Input material below:
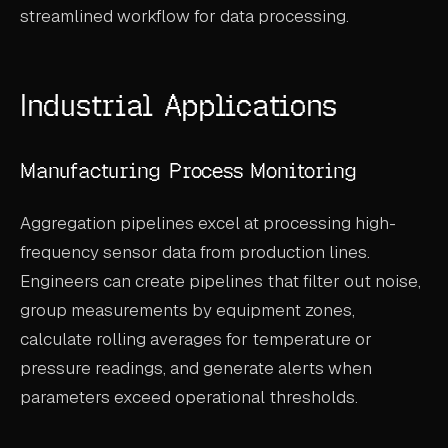
streamlined workflow for data processing.
ABOUT
COMPANY
Industrial Applications
CONTACT
CAREERS
Manufacturing Process Monitoring
FAQ
Aggregation pipelines excel at processing high-
frequency sensor data from production lines.
LEARN MORE
BOOK A DEMO
Engineers can create pipelines that filter out noise,
group measurements by equipment zones,
calculate rolling averages for temperature or
pressure readings, and generate alerts when
parameters exceed operational thresholds.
End of Input material.
→ **Aim of the exercise**:
The expected answer is every line above in which the word "pipelines" appears.

→ **Completed task**:
Aggregation pipelines excel at processing high-
Engineers can create pipelines that filter out noise,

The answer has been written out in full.